The all-inclusive holiday has been revived as travellers try to keep to a tight budget. Going all-inclusive has become hugely popular due to the recession, as holiday makers keep the holiday spending to a minimum.
Now First Choice, one of the UK’s largest travel operators, has announced it will be embracing this trend and making all of its holidays all-inclusive from 2012. This leaves travellers to pay for their holiday and need little in the way of spending money when actually abroad. Everything from flights, to food and drink – including alcoholic beverages – are included
Johan Lundgren, the UK and Ireland managing director of First Choice’s parent company Tui said: ‘All-inclusive is becoming the holiday of choice for many British consumers, offering them great value for money, yet there is no mainstream holiday company currently offering a completely all-inclusive portfolio’.

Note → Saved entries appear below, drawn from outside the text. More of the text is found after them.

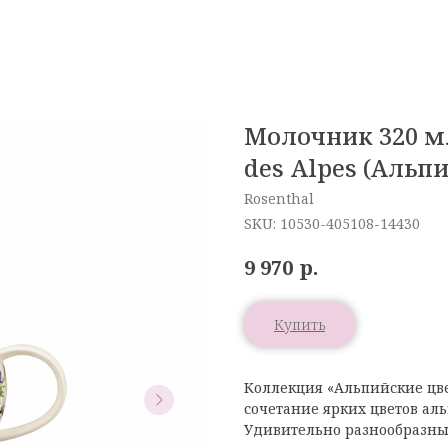
Молочник 320 мл
des Alpes (Альп
Rosenthal
SKU:
10530-405108-14430
р.
9 970
Купить
Коллекция «Альпийские цв
сочетание ярких цветов ал
Удивительно разнообразны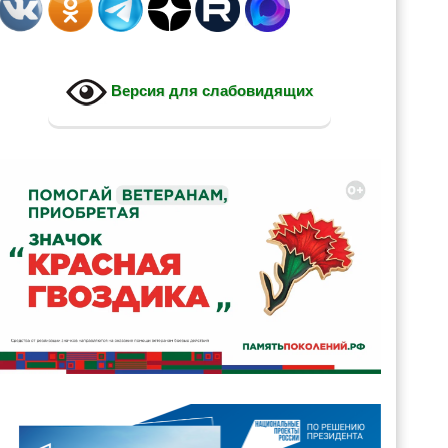
Версия для слабовидящих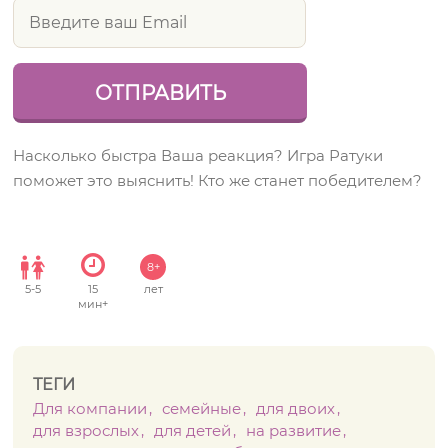
Насколько быстра Ваша реакция? Игра Ратуки
поможет это выяснить! Кто же станет победителем?
8+
5
-
5
15
лет
мин+
ТЕГИ
Для компании
семейные
для двоих
для взрослых
для детей
на развитие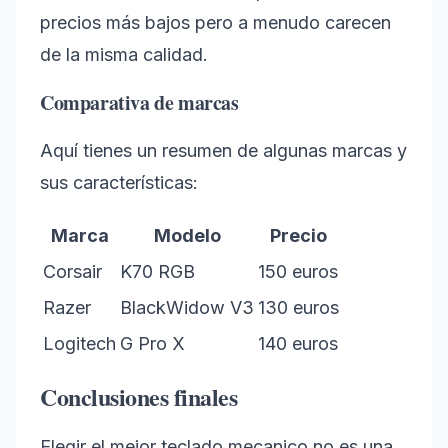
precios más bajos pero a menudo carecen
de la misma calidad.
Comparativa de marcas
Aquí tienes un resumen de algunas marcas y
sus características:
Marca
Modelo
Precio
Corsair
K70 RGB
150 euros
Razer
BlackWidow V3
130 euros
Logitech
G Pro X
140 euros
Conclusiones finales
Elegir el mejor teclado mecanico no es una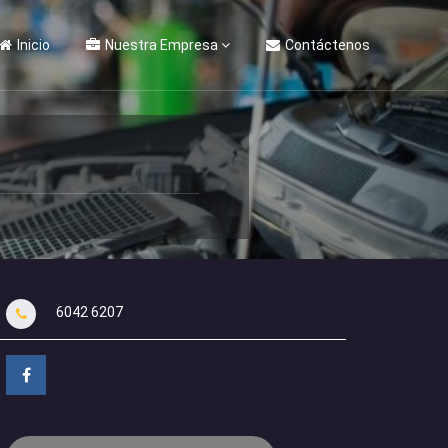
Inicio
Nuestra Empresa
Contáctenos
6042 6207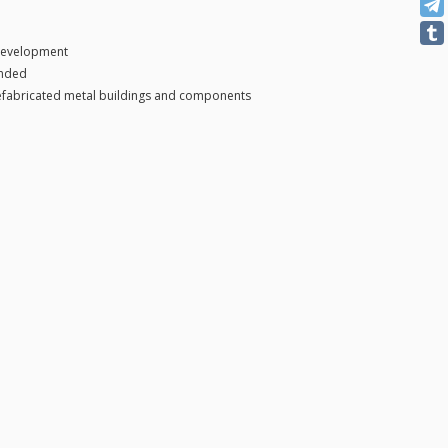
development
anded
efabricated metal buildings and components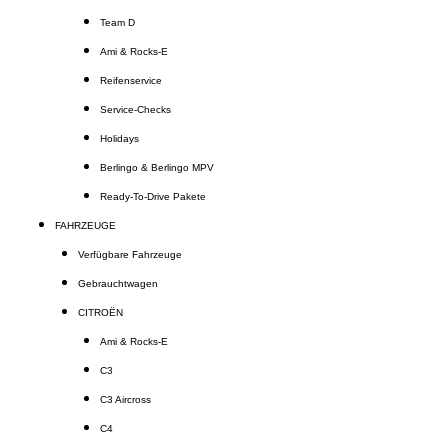
Team D
Ami & Rocks-E
Reifenservice
Service-Checks
Holidays
Berlingo & Berlingo MPV
Ready-To-Drive Pakete
FAHRZEUGE
Verfügbare Fahrzeuge
Gebrauchtwagen
CITROËN
Ami & Rocks-E
C3
C3 Aircross
C4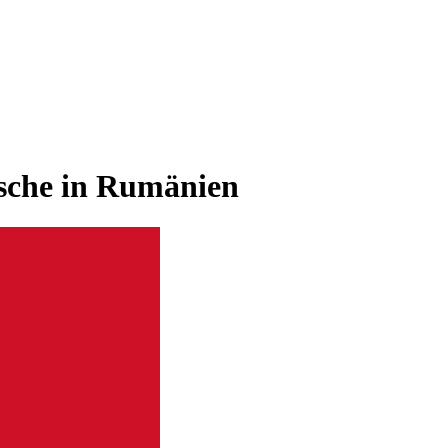
tsche in Rumänien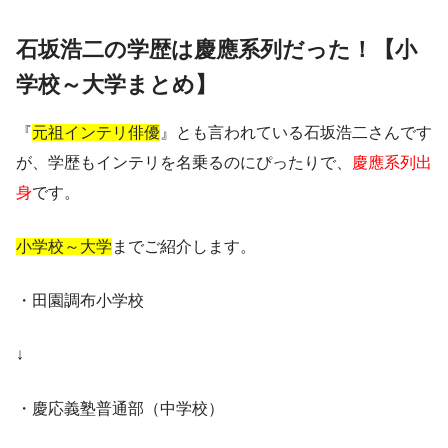
石坂浩二の学歴は慶應系列だった！【小
学校～大学まとめ】
『
元祖インテリ俳優
』とも言われている石坂浩二さんです
が、学歴もインテリを名乗るのにぴったりで、
慶應系列出
身
です。
小学校～大学
までご紹介します。
・田園調布小学校
↓
・慶応義塾普通部（中学校）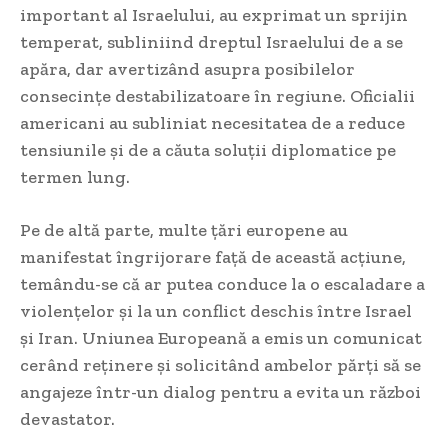
important al Israelului, au exprimat un sprijin
temperat, subliniind dreptul Israelului de a se
apăra, dar avertizând asupra posibilelor
consecințe destabilizatoare în regiune. Oficialii
americani au subliniat necesitatea de a reduce
tensiunile și de a căuta soluții diplomatice pe
termen lung.
Pe de altă parte, multe țări europene au
manifestat îngrijorare față de această acțiune,
temându-se că ar putea conduce la o escaladare a
violențelor și la un conflict deschis între Israel
și Iran. Uniunea Europeană a emis un comunicat
cerând reținere și solicitând ambelor părți să se
angajeze într-un dialog pentru a evita un război
devastator.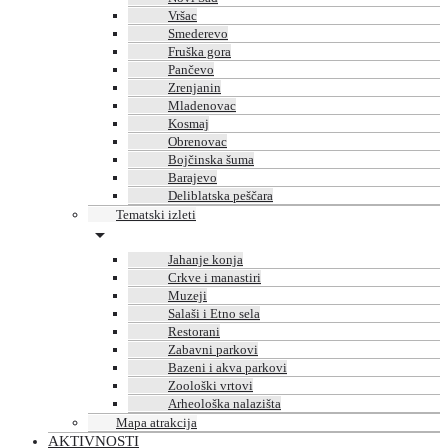
Vršac
Smederevo
Fruška gora
Pančevo
Zrenjanin
Mladenovac
Kosmaj
Obrenovac
Bojčinska šuma
Barajevo
Deliblatska peščara
Tematski izleti
Jahanje konja
Crkve i manastiri
Muzeji
Salaši i Etno sela
Restorani
Zabavni parkovi
Bazeni i akva parkovi
Zoološki vrtovi
Arheološka nalazišta
Mapa atrakcija
AKTIVNOSTI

He continued: ‘People can leave their wallets at home and relax – they won’t have to worry about spending money when they’re abroad’.

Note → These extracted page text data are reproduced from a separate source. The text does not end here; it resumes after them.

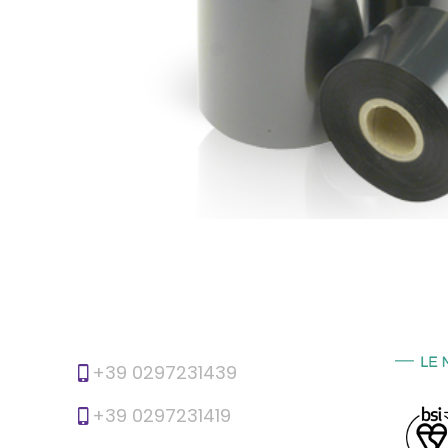
+39 0297231439
+39 0297231419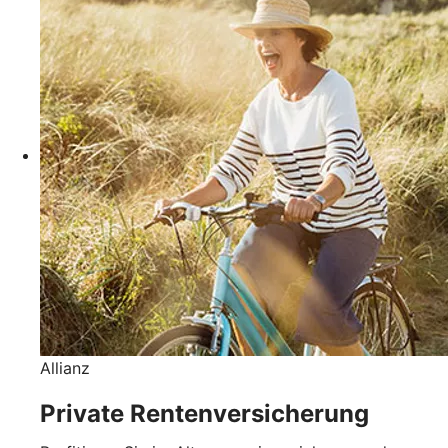
Allianz
Private Rentenversicherung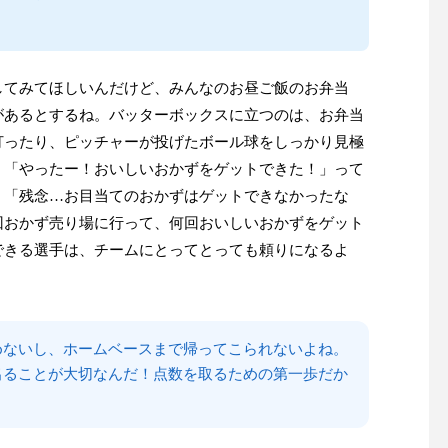
してみてほしいんだけど、みんなのお昼ご飯のお弁当
があるとするね。バッターボックスに立つのは、お弁当
打ったり、ピッチャーが投げたボール球をしっかり見極
、「やったー！おいしいおかずをゲットできた！」って
、「残念…お目当てのおかずはゲットできなかったな
回おかず売り場に行って、何回おいしいおかずをゲット
できる選手は、チームにとってとっても頼りになるよ
めないし、ホームベースまで帰ってこられないよね。
出ることが大切なんだ！点数を取るための第一歩だか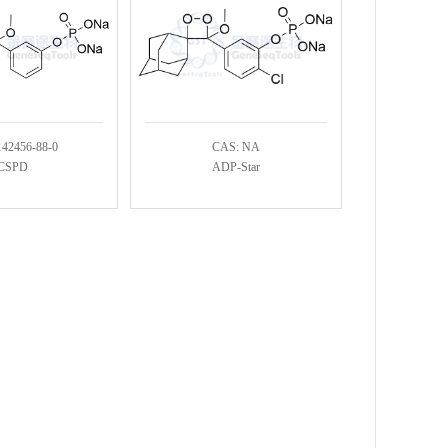
142456-88-0
CAS: NA
CSPD
ADP-Star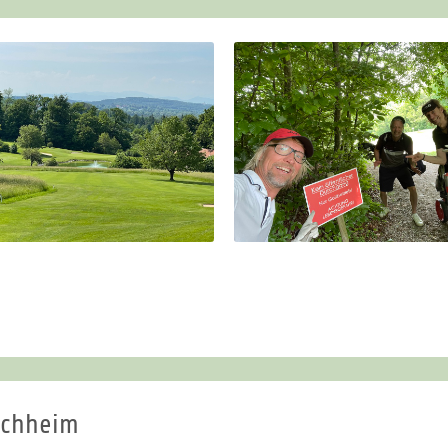
schheim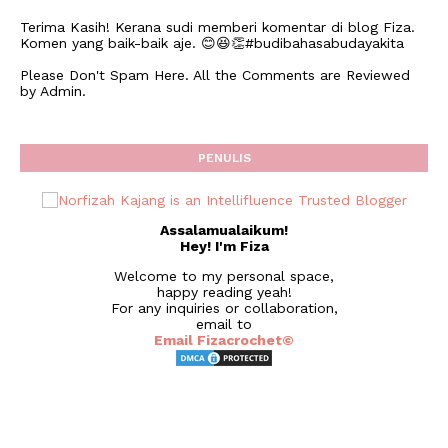
Terima Kasih! Kerana sudi memberi komentar di blog Fiza.
Komen yang baik-baik aje. 😊😆👏#budibahasabudayakita
Please Don't Spam Here. All the Comments are Reviewed
by Admin.
PENULIS
Assalamualaikum!
Hey! I'm Fiza
Welcome to my personal space,
happy reading yeah!
For any inquiries or collaboration,
email to
Email Fizacrochet©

Promising to continue to offer highly competitive prices, First Choice have said families can expect to save around £500 by going all-inclusive rather than just bed and breakfast.
Growth in the all-inclusive market has been huge, rising 32 per cent in the last five years, which has lead to this change.
All-inclusive deals currently being offered on the First Choice website for travel in April include seven nights in the Algarve from £264 and four nights in Cyprus from £323.